[Page-level text extractions]
*** Block opens ***

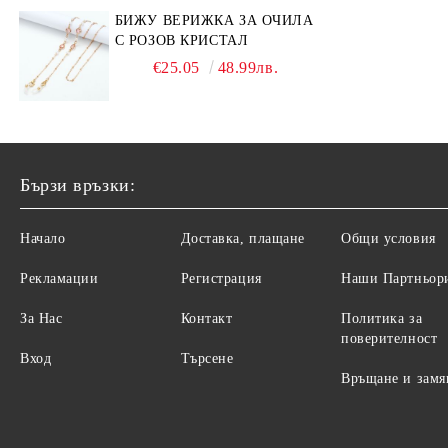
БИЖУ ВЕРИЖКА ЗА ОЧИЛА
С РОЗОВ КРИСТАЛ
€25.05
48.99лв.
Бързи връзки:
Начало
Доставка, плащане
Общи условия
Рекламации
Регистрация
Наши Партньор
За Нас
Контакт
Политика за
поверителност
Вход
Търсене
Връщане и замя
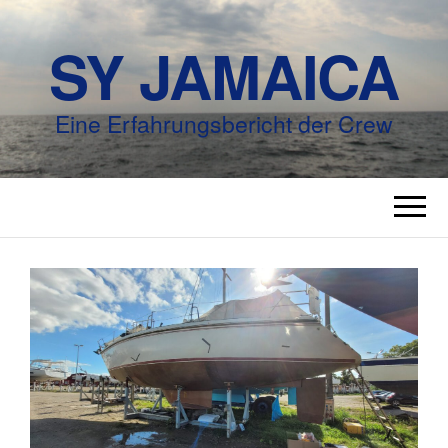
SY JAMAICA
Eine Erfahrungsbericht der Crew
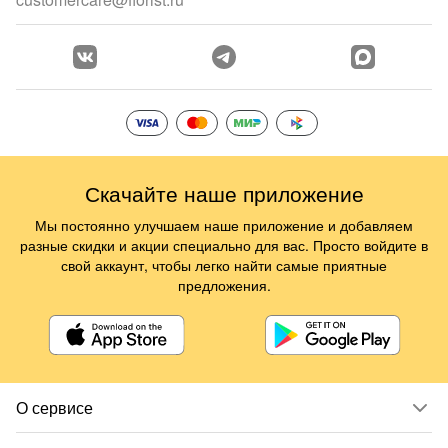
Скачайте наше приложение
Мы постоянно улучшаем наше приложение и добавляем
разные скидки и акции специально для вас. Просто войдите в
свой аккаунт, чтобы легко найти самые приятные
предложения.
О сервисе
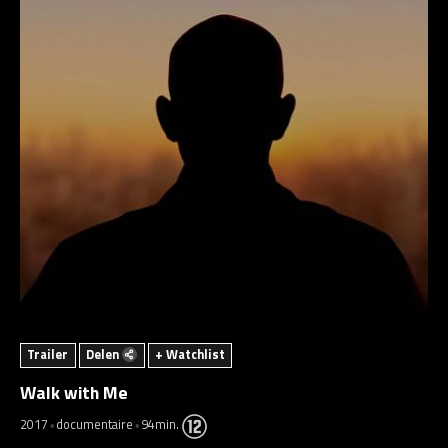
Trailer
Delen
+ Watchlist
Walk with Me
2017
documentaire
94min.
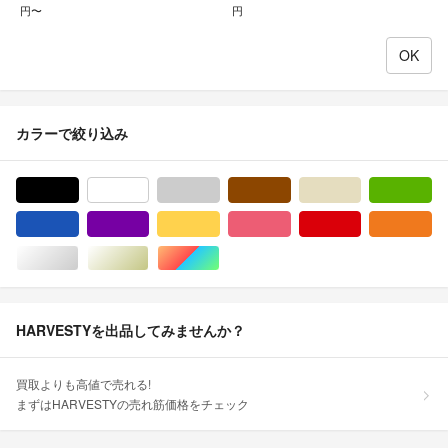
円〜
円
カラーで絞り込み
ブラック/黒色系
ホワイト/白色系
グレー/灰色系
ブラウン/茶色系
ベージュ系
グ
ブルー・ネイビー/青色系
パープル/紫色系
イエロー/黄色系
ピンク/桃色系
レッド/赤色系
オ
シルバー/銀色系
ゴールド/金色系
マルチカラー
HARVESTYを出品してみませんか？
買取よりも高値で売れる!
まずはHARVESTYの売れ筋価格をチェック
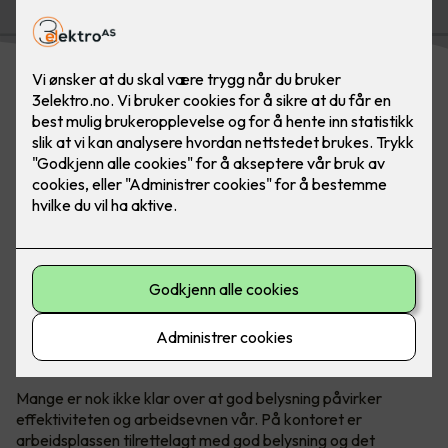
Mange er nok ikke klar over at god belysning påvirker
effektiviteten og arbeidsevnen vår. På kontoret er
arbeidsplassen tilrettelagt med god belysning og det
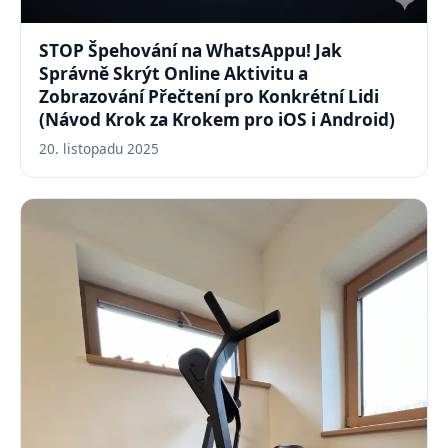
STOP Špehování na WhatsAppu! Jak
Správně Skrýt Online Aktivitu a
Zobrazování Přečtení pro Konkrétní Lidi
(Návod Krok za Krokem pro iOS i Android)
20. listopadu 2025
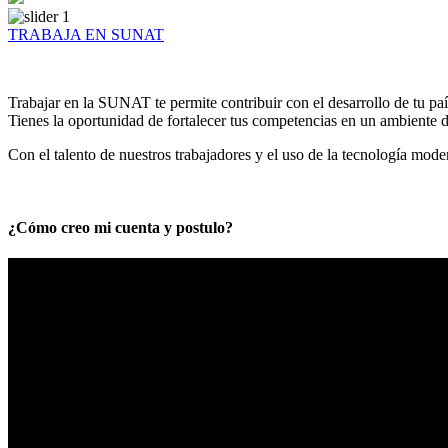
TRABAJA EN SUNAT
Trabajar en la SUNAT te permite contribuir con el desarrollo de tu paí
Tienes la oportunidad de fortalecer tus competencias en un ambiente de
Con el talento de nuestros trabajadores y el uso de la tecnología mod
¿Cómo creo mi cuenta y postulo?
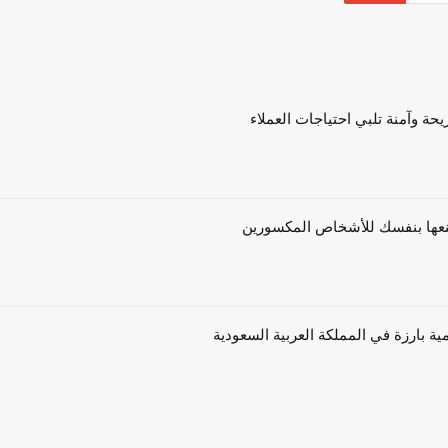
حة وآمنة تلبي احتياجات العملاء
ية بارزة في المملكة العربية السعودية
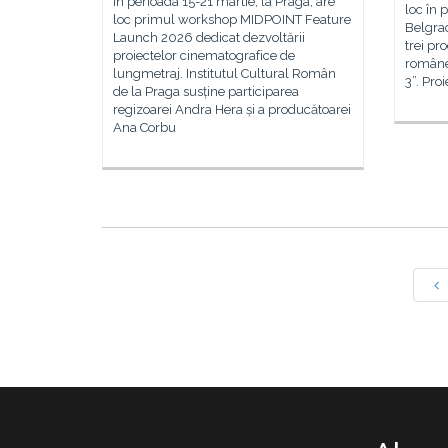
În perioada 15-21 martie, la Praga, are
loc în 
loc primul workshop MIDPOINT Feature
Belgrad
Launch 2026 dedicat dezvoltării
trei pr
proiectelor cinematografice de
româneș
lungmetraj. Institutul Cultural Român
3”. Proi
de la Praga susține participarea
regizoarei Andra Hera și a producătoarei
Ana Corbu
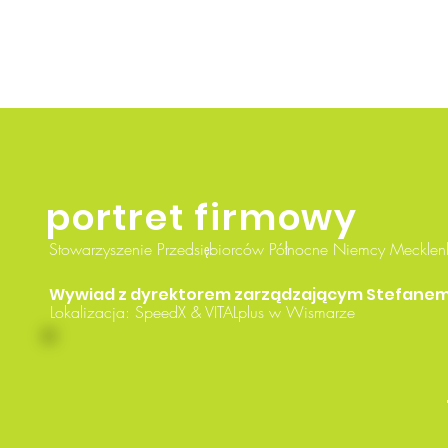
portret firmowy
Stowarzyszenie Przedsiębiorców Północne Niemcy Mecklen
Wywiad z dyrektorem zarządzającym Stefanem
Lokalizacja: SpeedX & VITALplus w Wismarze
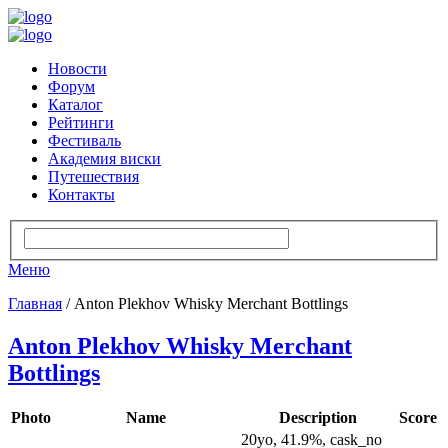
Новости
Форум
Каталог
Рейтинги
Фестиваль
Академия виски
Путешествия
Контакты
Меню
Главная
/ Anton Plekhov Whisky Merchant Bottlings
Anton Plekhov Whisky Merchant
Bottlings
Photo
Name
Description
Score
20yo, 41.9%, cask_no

*** Block closes ***

** WORK INSTRUCTIONS **
Would you return all the data exactly as given, minus the pictures?

** TASK SOLUTION **
БИЖУ ВЕРИЖКА ЗА ОЧИЛА
С РОЗОВ КРИСТАЛ
€25.05
48.99лв.
Бързи връзки:
Начало
Доставка, плащане
Общи условия
Рекламации
Регистрация
Наши Партньор
За Нас
Контакт
Политика за
поверителност
Вход
Търсене
Връщане и замя
SY JAMAICA
Eine Erfahrungsbericht der Crew
Скачайте наше приложение
Мы постоянно улучшаем наше приложение и добавляем
разные скидки и акции специально для вас. Просто войдите в
свой аккаунт, чтобы легко найти самые приятные
предложения.
О сервисе
Trailer
Delen
+ Watchlist
Walk with Me
2017
documentaire
94min.
円〜
円
カラーで絞り込み
ブラック/黒色系
ホワイト/白色系
グレー/灰色系
ブラウン/茶色系
ベージュ系
グ
ブルー・ネイビー/青色系
パープル/紫色系
イエロー/黄色系
ピンク/桃色系
レッド/赤色系
オ
シルバー/銀色系
ゴールド/金色系
マルチカラー
HARVESTYを出品してみませんか？
買取よりも高値で売れる!
まずはHARVESTYの売れ筋価格をチェック
Mange er nok ikke klar over at god belysning påvirker
effektiviteten og arbeidsevnen vår. På kontoret er
arbeidsplassen tilrettelagt med god belysning og det
STOP Špehování na WhatsAppu! Jak
Správně Skrýt Online Aktivitu a
Zobrazování Přečtení pro Konkrétní Lidi
(Návod Krok za Krokem pro iOS i Android)
20. listopadu 2025
TRABAJA EN SUNAT
Trabajar en la SUNAT te permite contribuir con el desarrollo de tu paí
Tienes la oportunidad de fortalecer tus competencias en un ambiente de
Con el talento de nuestros trabajadores y el uso de la tecnología mod
¿Cómo creo mi cuenta y postulo?
حة وآمنة تلبي احتياجات العملاء
ية بارزة في المملكة العربية السعودية
În perioada 15-21 martie, la Praga, are
loc în 
loc primul workshop MIDPOINT Feature
Belgrad
Launch 2026 dedicat dezvoltării
trei pr
proiectelor cinematografice de
româneș
lungmetraj. Institutul Cultural Român
3”. Proi
de la Praga susține participarea
regizoarei Andra Hera și a producătoarei
Ana Corbu
portret firmowy
Stowarzyszenie Przedsiębiorców Północne Niemcy Mecklen
Wywiad z dyrektorem zarządzającym Stefanem
Lokalizacja: SpeedX & VITALplus w Wismarze
Новости
Форум
Каталог
Рейтинги
Фестиваль
Академия виски
Путешествия
Контакты
Меню
Главная
/ Anton Plekhov Whisky Merchant Bottlings
Anton Plekhov Whisky Merchant
Bottlings
Photo
Name
Description
Score
20yo, 41.9%, cask_no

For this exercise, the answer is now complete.